[time-nuts] sub-minute time-precision in court-case

Tom Miller tmiller at skylinenet.net
Wed Sep 4 00:15:19 UTC 2013


----- Original Message ----- 
From: "Jim Lux" <jimlux at earthlink.net>
To: "Poul-Henning Kamp" <phk at phk.freebsd.dk>
Cc: "Discussion of precise time and frequency measurement" 
<time-nuts at febo.com>
Sent: Tuesday, September 03, 2013 7:59 PM
Subject: Re: [time-nuts] sub-minute time-precision in court-case


On 9/3/13 11:21 AM, Poul-Henning Kamp wrote:
> In message <5225F8AF.60807 at earthlink.net>, Jim Lux writes:
>
>> In this case, all the messages were presumably handled by the same
>> carrier, so the issue of skew in timestamps is negligible;
>
> Anything but.
>
> The text-messages are likely stamped by the SS7-message-gateway
> and the 911 call by the countys 911 equipment.
>

I was assuming (with no real basis, I realize) that the 911 call time
came from the cell equipment, rather than the Public Safety Answering
Point log.  The PSAP log would have no particular reason to be synced to
the carrier equipment. It could well be "what time was on the watch of
the guy starting the equipment", although these days, one would *think*
that they use something like NTP to set the system time.
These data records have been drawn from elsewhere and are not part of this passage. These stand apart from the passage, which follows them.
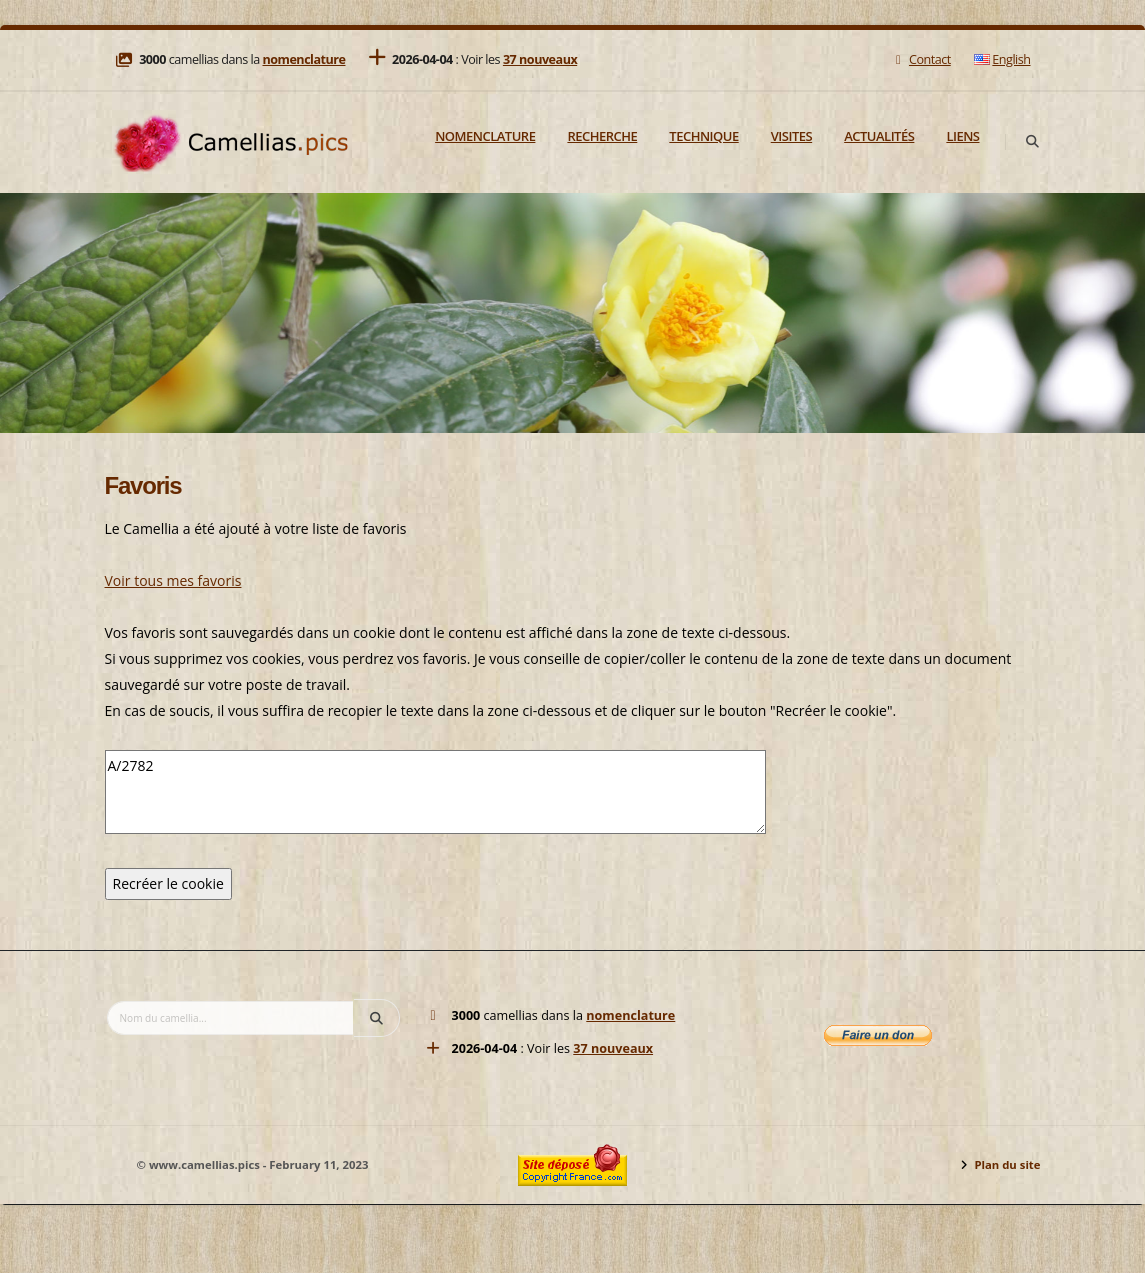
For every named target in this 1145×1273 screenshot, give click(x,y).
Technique (703, 136)
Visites (791, 136)
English (1002, 59)
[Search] (1033, 142)
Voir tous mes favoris (173, 580)
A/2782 (435, 792)
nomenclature (303, 59)
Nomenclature (485, 136)
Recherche (602, 136)
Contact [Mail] (920, 59)
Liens (962, 136)
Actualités (879, 136)
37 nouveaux (540, 59)
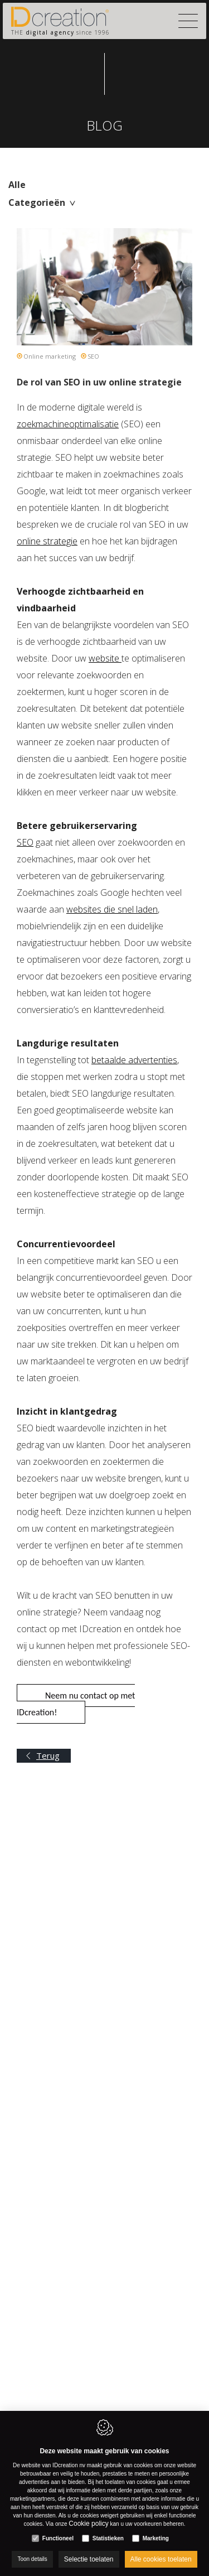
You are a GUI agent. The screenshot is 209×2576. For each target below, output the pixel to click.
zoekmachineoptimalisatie (68, 424)
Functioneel (58, 2538)
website (105, 658)
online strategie (47, 541)
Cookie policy (88, 2523)
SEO (93, 356)
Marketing (156, 2538)
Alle (17, 185)
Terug (48, 1755)
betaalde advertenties (134, 1060)
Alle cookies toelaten (161, 2559)
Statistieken (108, 2538)
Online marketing (49, 356)
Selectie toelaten (89, 2559)
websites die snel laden (112, 909)
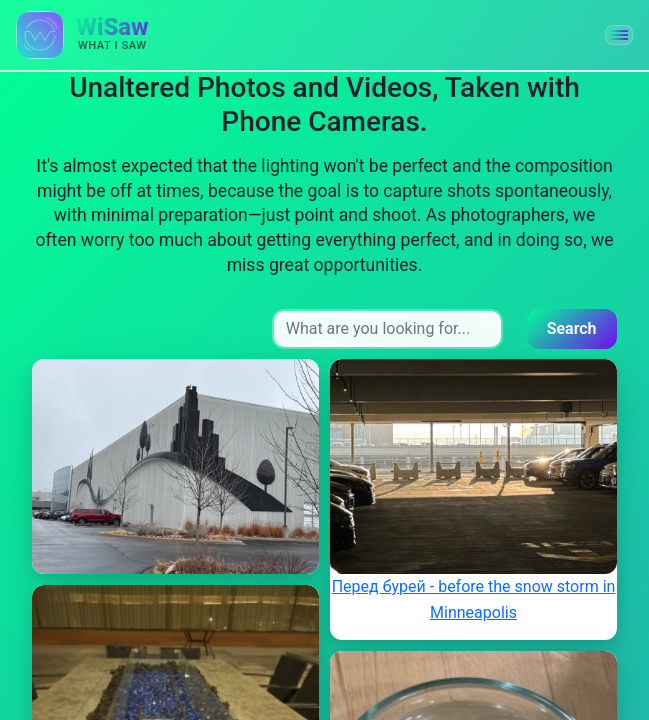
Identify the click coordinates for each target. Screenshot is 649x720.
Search (572, 328)
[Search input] (387, 329)
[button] (619, 35)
However, given my frustrated experience trying to get folks doing
testbeds and ground support equipment here at JPL to *please*
synchronize your computers meaningfully so we can merge logs, I wouldn't
count on it.  Or maybe they sync once every 24 hours.

^^^^^^^^^^^^^^^^^^^^^^^^^^^^^^^^^^^^^^^^

In Maryland, all the 911 PSAPs have GPS clocks and everything (clocks, 
consoles, computers, logging recorders, etc.) is locked to GPS time.

As far as I know, that is the NENA national standard in the US.